In promoting a proposed trade pact covering 12 Pacific Rim nations, President Obama has cast the initiative as an instrument of equity. The Trans-Pacific Partnership would, in his words, “level the playing field” and “give our workers a fair shot.” But critics argue that within the hundreds of pages of esoteric provisions, the deal — like similar ones before it — includes a glaring double standard: It provides legal rights to corporations and investors that it does not extend to unions, public interest groups and individuals.
Recently leaked drafts of the agreement show the pact includes the kind of “Investor-State Dispute Settlement” (ISDS) provisions written into most major trade deals passed since the North American Free Trade Agreement. Those provisions allow companies to use secretive international tribunals to sue sovereign governments for damages when those governments pass public-interest policies that threaten to cut into a corporation’s profits or seize a company’s property.
But also like past trade deals, the TPP is not expected to allow unions and public-interest groups to bring their own suits in the same tribunals to compel governments to enforce labor, environmental and human rights laws.
The discrepancy is a deliberate effort to make sure trade policy includes a “tilt toward giant corporations,” Sen. Elizabeth Warren, D‑Massachusetts, said.
“If a Vietnamese company with U.S. operations wanted to challenge an increase in the U.S. minimum wage, it could use ISDS,” Warren wrote in a Washington Post op-ed in February. “But if an American labor union believed Vietnam was allowing Vietnamese companies to pay slave wages in violation of trade commitments, the union would have to make its case in the Vietnamese courts.”
The Obama administration argues that concerns from TPP opponents are exaggerated because to date the federal government has “never once lost an ISDS case.”
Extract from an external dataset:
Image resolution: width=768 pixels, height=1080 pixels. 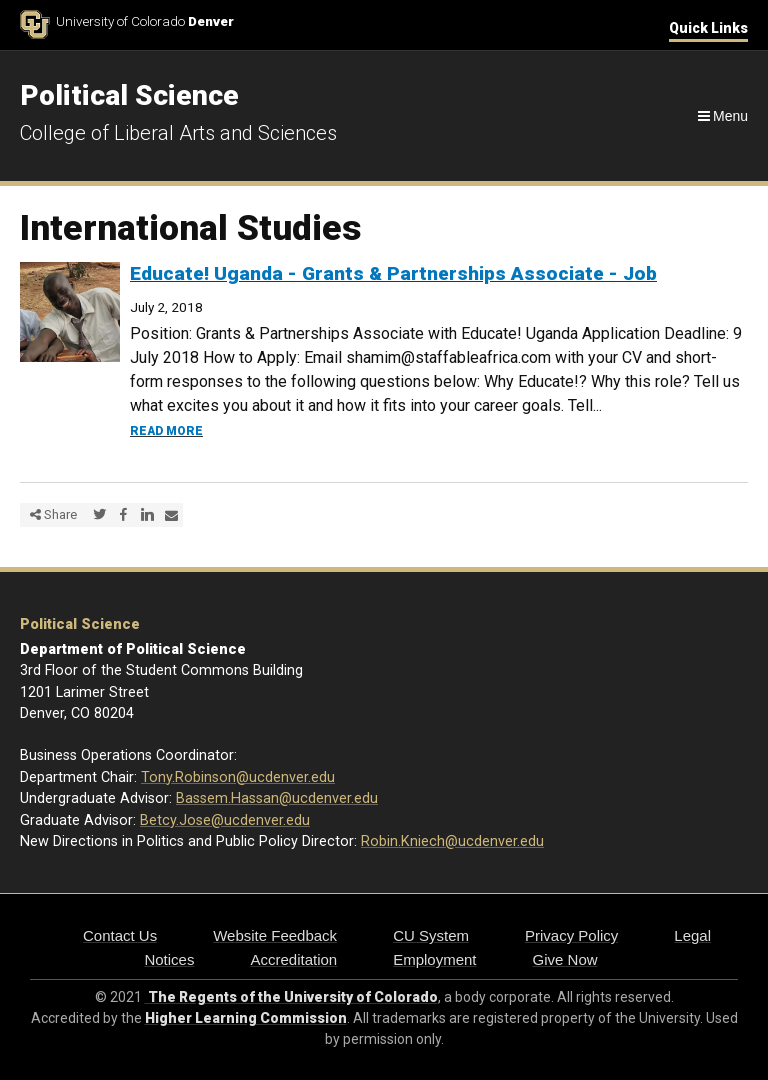 I want to click on Privacy Policy, so click(x=571, y=935). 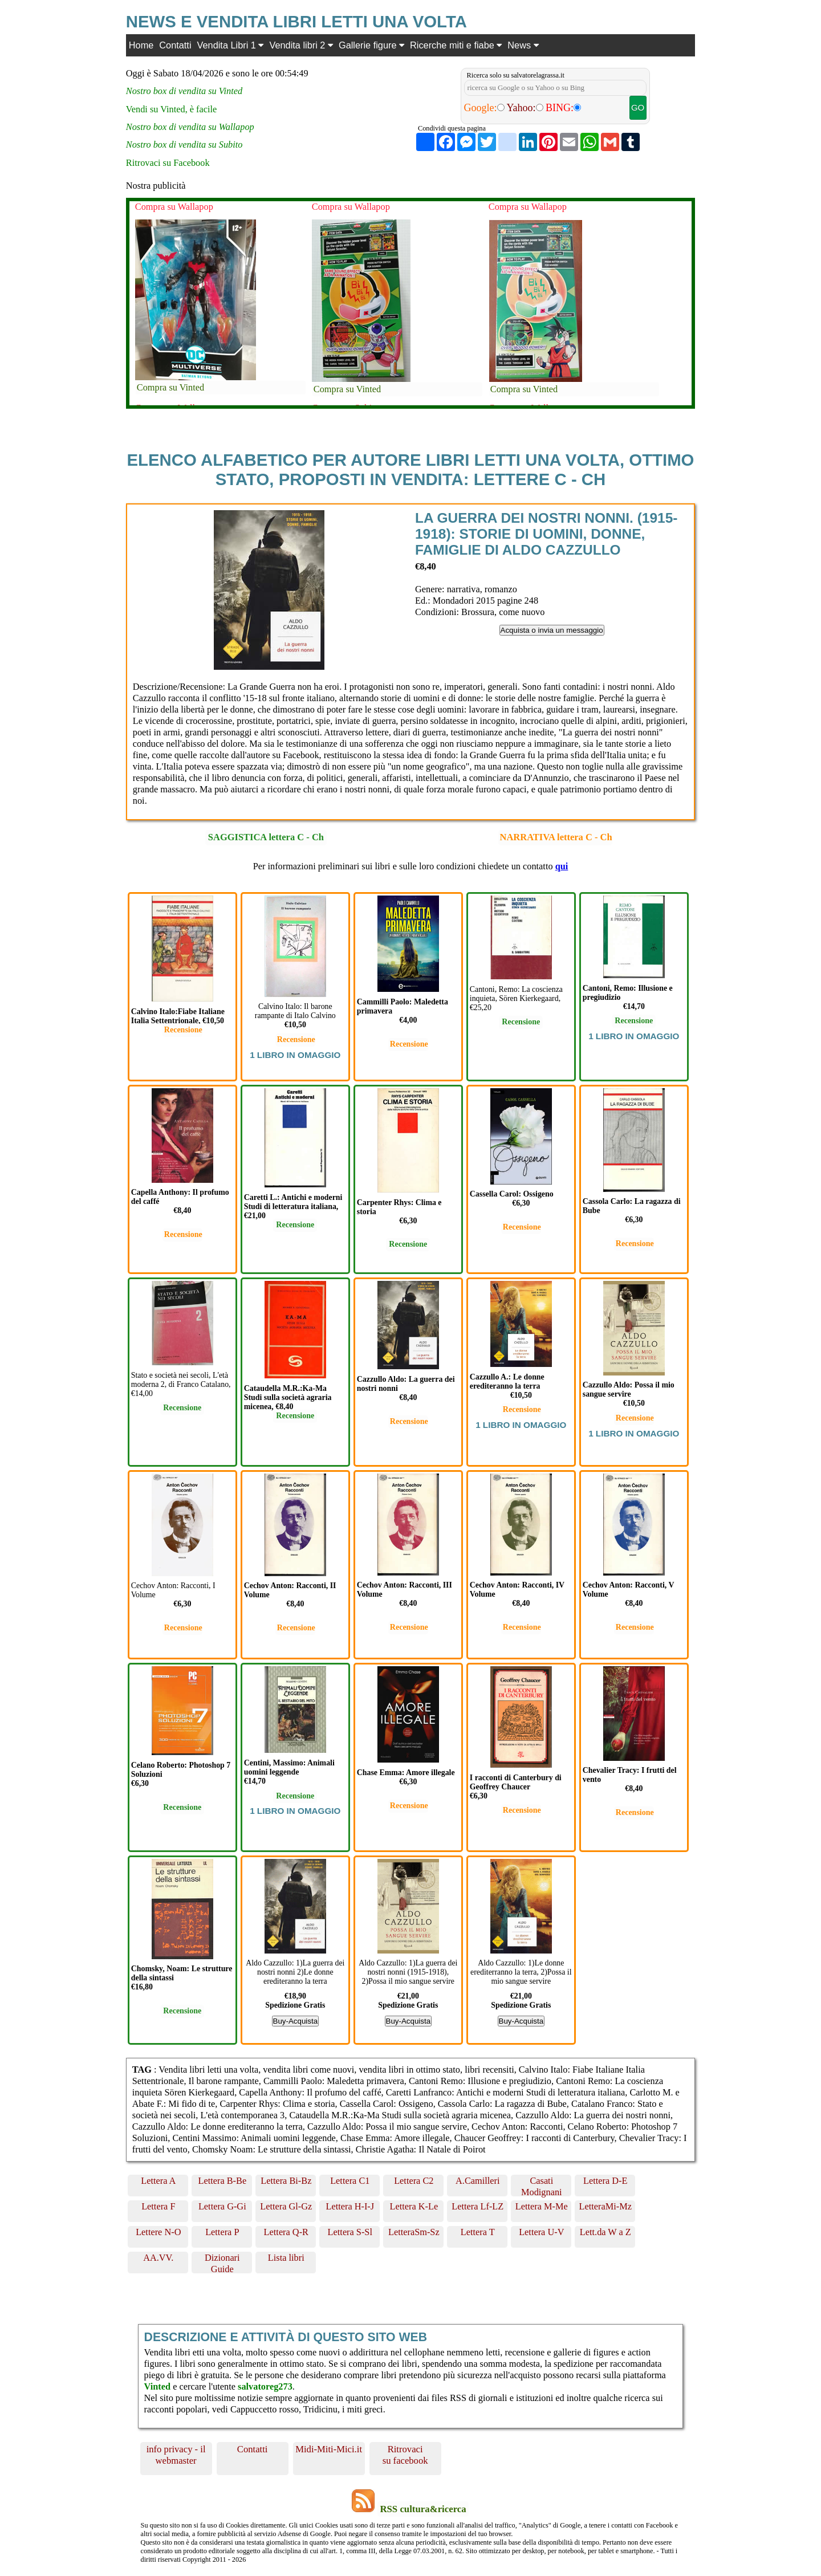 This screenshot has width=821, height=2576. What do you see at coordinates (605, 2180) in the screenshot?
I see `Lettera D-E` at bounding box center [605, 2180].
But those opponents counter by noting that those cases are on the rise across the globe. As the United Nations reported recently, ISDS cases “have proliferated in the past 10 – 15 years, with the overall number of known treaty-based arbitrations reaching 514.”
While trade deals include rhetoric saying the international tribunal process is not designed to undermine public interest policies, some of the cases brought by corporations have directly targeted those laws.
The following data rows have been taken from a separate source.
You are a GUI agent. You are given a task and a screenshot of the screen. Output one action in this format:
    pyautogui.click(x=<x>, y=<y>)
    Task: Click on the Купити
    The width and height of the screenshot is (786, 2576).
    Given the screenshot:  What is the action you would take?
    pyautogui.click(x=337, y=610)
Philip Morris, for example, has filed suits against Australia and Uruguay, which require health warnings on tobacco products. In the ISDS process, Philip Morris is arguing that the requirements expropriate its property, deny the company fair treatment and unduly cut into its profits.
Similarly, a Swedish energy firm has used ISDS to target Germany’s restrictions on coal-fired and nuclear power plants, and Eli Lilly and Company is using the process to try to fight Canada’s efforts to limit drug patents and reduce the price of medicine. Most recently, Canadian Finance Minister Joe Oliver said bank regulations passed in the wake of the 2008 financial crisis could be a violation of trade provisions under NAFTA, raising the prospect of banks using the tribunal process to try to get the federal government to eliminate those regulations.
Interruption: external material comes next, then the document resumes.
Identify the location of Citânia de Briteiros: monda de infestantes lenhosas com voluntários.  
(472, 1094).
“Corporations under ISDS can bring cases without their national government’s permission, while unions and environmental groups in order to enforce the labor rights and environmental rights in these agreement have to get their government to bring the case,” said Damon Silvers, the AFL-CIO’s associate general counsel.
Government action has been rare. In 2014, the Government Accountability Office criticized “limited monitoring and enforcement” of trade deals’ protections for labor rights.
Opponents of the TPP say the new deal would do little to increase enforcement, and much to give companies special rights.
Sure, corporations may still be considered people under U.S. domestic law — but under American trade policy, they get far more rights than almost everyone else.